# What mass of potassium hydroxide is required to react completely with 2.70 g of sulfuric acid to produce potassium sulfate and water?

May 7, 2016

#### Answer:

$2 K O H + {H}_{2} S {O}_{4} \rightarrow {K}_{2} S {O}_{4} + 2 {H}_{2} O$

#### Explanation:

This problem is a bit unrealistic, as I could not really measure such a mass of sulfuric acid. Realistically, I could take a volume of sulfuric acid of a given concentration, which had an equivalent molar quantity to $\frac{2.70 \cdot g}{98.08 \cdot g \cdot m o {l}^{-} 1}$ $=$ $0.0275 \cdot m o l$.

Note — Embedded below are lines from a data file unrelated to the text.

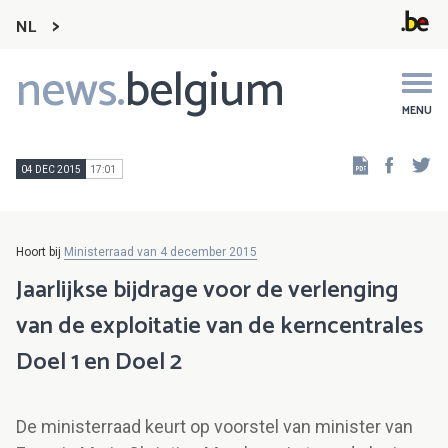
NL
news.
belgium
Main
navigation
MENU
Faceb
Tw
04 DEC 2015
17:01
Hoort bij
Ministerraad van 4 december 2015
Jaarlijkse bijdrage voor de verlenging
van de exploitatie van de kerncentrales
Doel 1 en Doel 2
De ministerraad keurt op voorstel van minister van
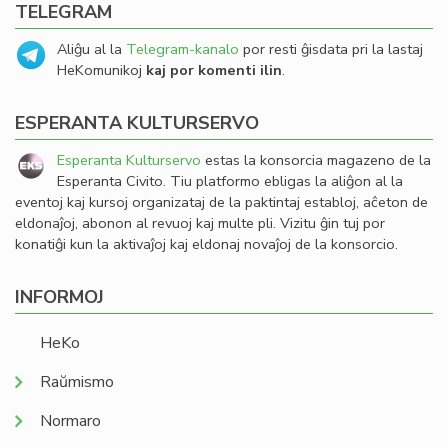
TELEGRAM
Aliĝu al la
Telegram-kanalo
por resti ĝisdata pri la lastaj
HeKomunikoj
kaj por komenti ilin
.
ESPERANTA KULTURSERVO
Esperanta Kulturservo
estas la konsorcia magazeno de la
Esperanta Civito. Tiu platformo ebligas la aliĝon al la
eventoj kaj kursoj organizataj de la paktintaj establoj, aĉeton de
eldonaĵoj, abonon al revuoj kaj multe pli. Vizitu ĝin tuj por
konatiĝi kun la aktivaĵoj kaj eldonaj novaĵoj de la konsorcio.
INFORMOJ
HeKo
Raŭmismo
Normaro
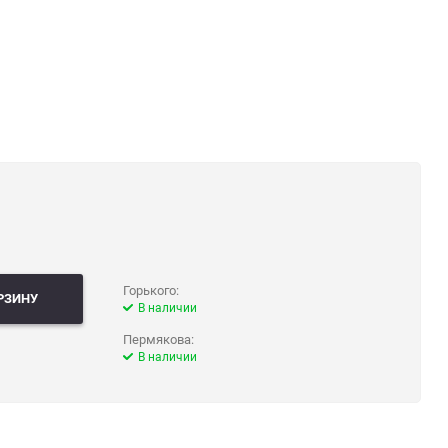
Горького:
РЗИНУ
В наличии
Пермякова:
В наличии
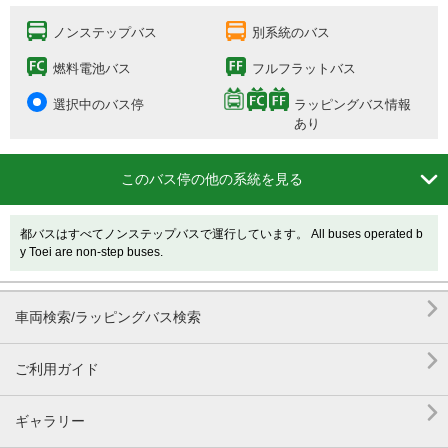
ノンステップバス
別系統のバス
燃料電池バス
フルフラットバス
選択中のバス停
ラッピングバス情報
あり

このバス停の他の系統を見る
都バスはすべてノンステップバスで運行しています。 All buses operated b
y Toei are non-step buses.

車両検索/ラッピングバス検索

ご利用ガイド

ギャラリー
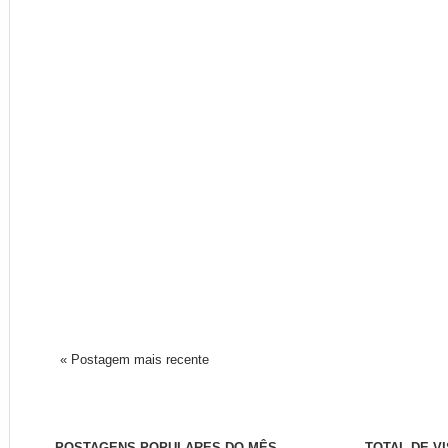
« Postagem mais recente
POSTAGENS POPULARES DO MÊS
TOTAL DE V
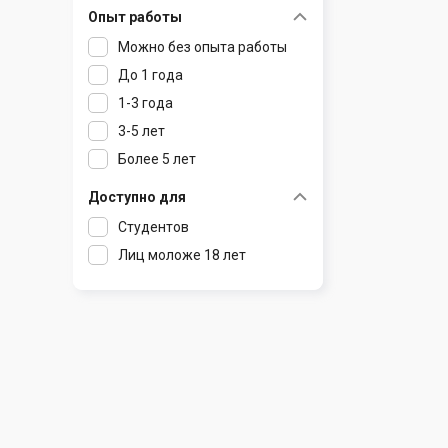
Опыт работы
Раков
Шклов
Можно без опыта работы
Ратомка
До 1 года
Самохваловичи
1-3 года
Сеница
3-5 лет
Слуцк
Более 5 лет
Смиловичи
Смолевичи
Доступно для
Солигорск
Студентов
Старые Дороги
Лиц моложе 18 лет
Столбцы
Тарасово
Узда
Фаниполь
Червень
Щомыслица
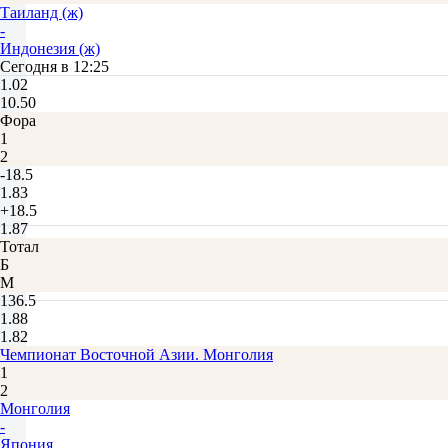
Таиланд (ж)
-
Индонезия (ж)
Сегодня в 12:25
1.02
10.50
Фора
1
2
-18.5
1.83
+18.5
1.87
Тотал
Б
М
136.5
1.88
1.82
Чемпионат Восточной Азии. Монголия
1
2
Монголия
-
Япония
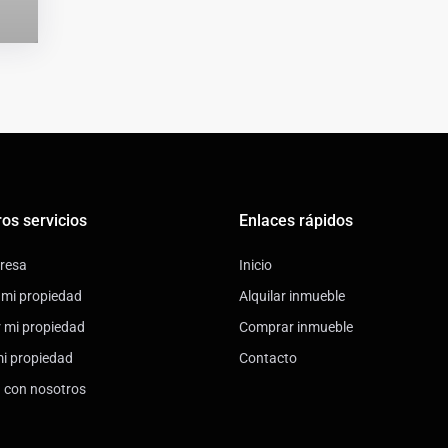
os servicios
Enlaces rápidos
resa
Inicio
 mi propiedad
Alquilar inmueble
r mi propiedad
Comprar inmueble
mi propiedad
Contacto
a con nosotros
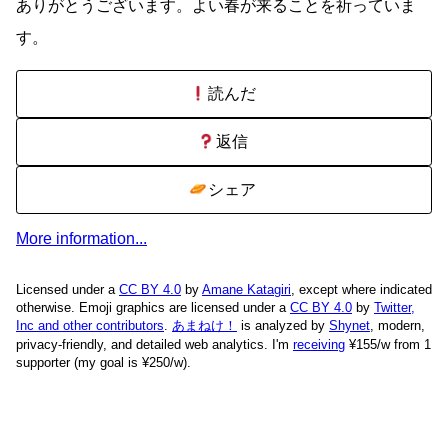
ありがとうございます。よい春が来ることを祈っていま
す。
読んだ
返信
シェア
More information...
Licensed under a
CC BY 4.0
by
Amane Katagiri
, except where indicated
otherwise. Emoji graphics are licensed under a
CC BY 4.0
by
Twitter,
Inc and other contributors
.
あまねけ！
is analyzed by
Shynet
, modern,
privacy-friendly, and detailed web analytics.
I'm
receiving
¥155/w from 1
supporter (my goal is ¥250/w).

Given the equation above, i.e. sulfuric acid is a diacid that requires 2 equiv of base, we require $2 \times 0.0275 \cdot m o l \times 56.11 \cdot g \cdot m o {l}^{-} 1 = 3.09 \cdot g$

If I had a $1.00 \cdot m o l \cdot {L}^{-} 1$ solution of sulfuric acid, what volume would I require for equivalence? Such question would be a lot more reasonable.

As you no doubt realize, the ability to write a stoichiometric equation is absolutely vital to answer the question.